=== Recorded data ===

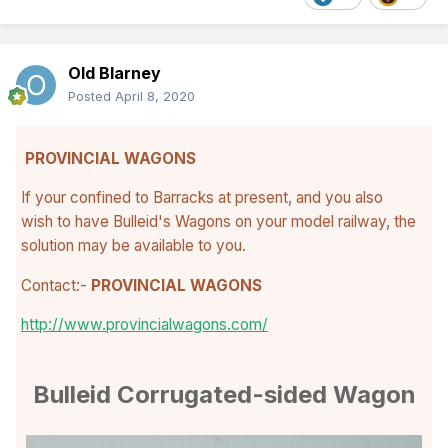
Old Blarney
Posted
April 8, 2020
PROVINCIAL WAGONS
If your confined to Barracks at present, and you also
wish to have Bulleid's Wagons on your model railway, the
solution may be available to you.
Contact:-
PROVINCIAL WAGONS
http://www.provincialwagons.com/
Bulleid Corrugated-sided Wagon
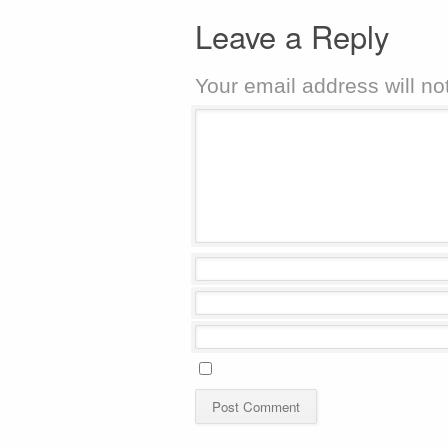
Leave a Reply
Your email address will no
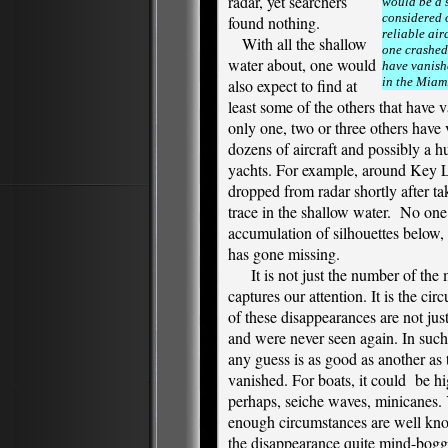
radar, yet searchers
would be a 
considered 
found nothing.
reliable airc
With all the shallow
one crashed
water about, one would
have vanishe
in the Miam
also expect to find at
least some of the others that have v
only one, two or three others have 
dozens of aircraft and possibly a 
yachts. For example, around Key L
dropped from radar shortly after ta
trace in the shallow water. No one
accumulation of silhouettes below, y
has gone missing.
It is not just the number of the m
captures our attention. It is the c
of these disappearances are not just 
and were never seen again. In suc
any guess is as good as another as
vanished. For boats, it could be hi
perhaps, seiche waves, minicanes. 
enough circumstances are well kn
the disappearance quite mind-bog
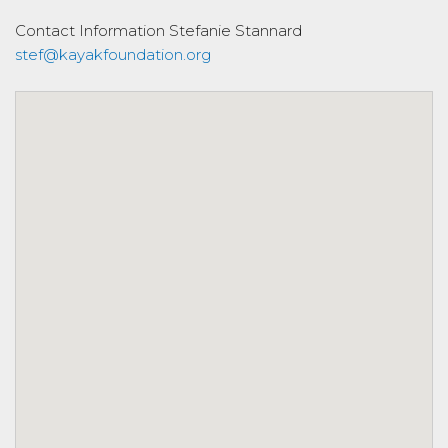
Contact Information
Stefanie Stannard
stef@kayakfoundation.org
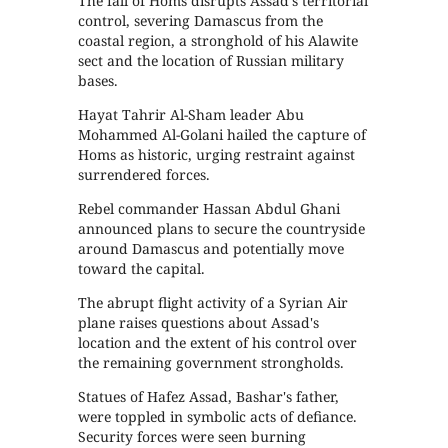
The fall of Homs disrupts Assad's territorial
control, severing Damascus from the
coastal region, a stronghold of his Alawite
sect and the location of Russian military
bases.
Hayat Tahrir Al-Sham leader Abu
Mohammed Al-Golani hailed the capture of
Homs as historic, urging restraint against
surrendered forces.
Rebel commander Hassan Abdul Ghani
announced plans to secure the countryside
around Damascus and potentially move
toward the capital.
The abrupt flight activity of a Syrian Air
plane raises questions about Assad's
location and the extent of his control over
the remaining government strongholds.
Statues of Hafez Assad, Bashar's father,
were toppled in symbolic acts of defiance.
Security forces were seen burning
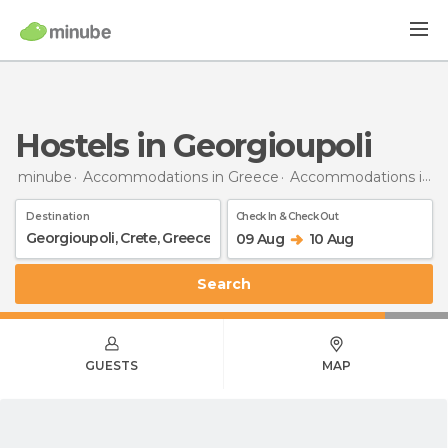
Hostels in Georgioupoli
minube
Accommodations in Greece
Accommodations in Crete
Destination
Check In & Check Out
09 Aug
10 Aug
Search
GUESTS
MAP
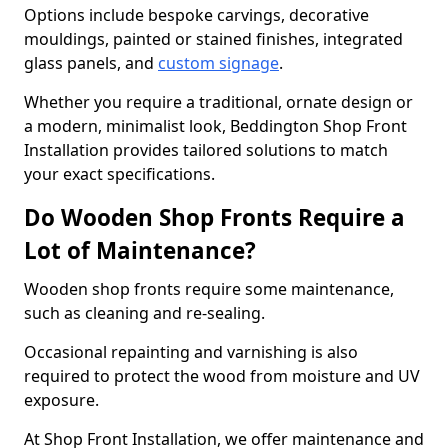
Options include bespoke carvings, decorative
mouldings, painted or stained finishes, integrated
glass panels, and
custom signage
.
Whether you require a traditional, ornate design or
a modern, minimalist look, Beddington Shop Front
Installation provides tailored solutions to match
your exact specifications.
Do Wooden Shop Fronts Require a
Lot of Maintenance?
Wooden shop fronts require some maintenance,
such as cleaning and re-sealing.
Occasional repainting and varnishing is also
required to protect the wood from moisture and UV
exposure.
At Shop Front Installation, we offer maintenance and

===

### Work task
Select all lines with the word "have" from the entries above.

### Solved exercise
wish to have Bulleid's Wagons on your model railway, the
have vanishe
least some of the others that have v
only one, two or three others have 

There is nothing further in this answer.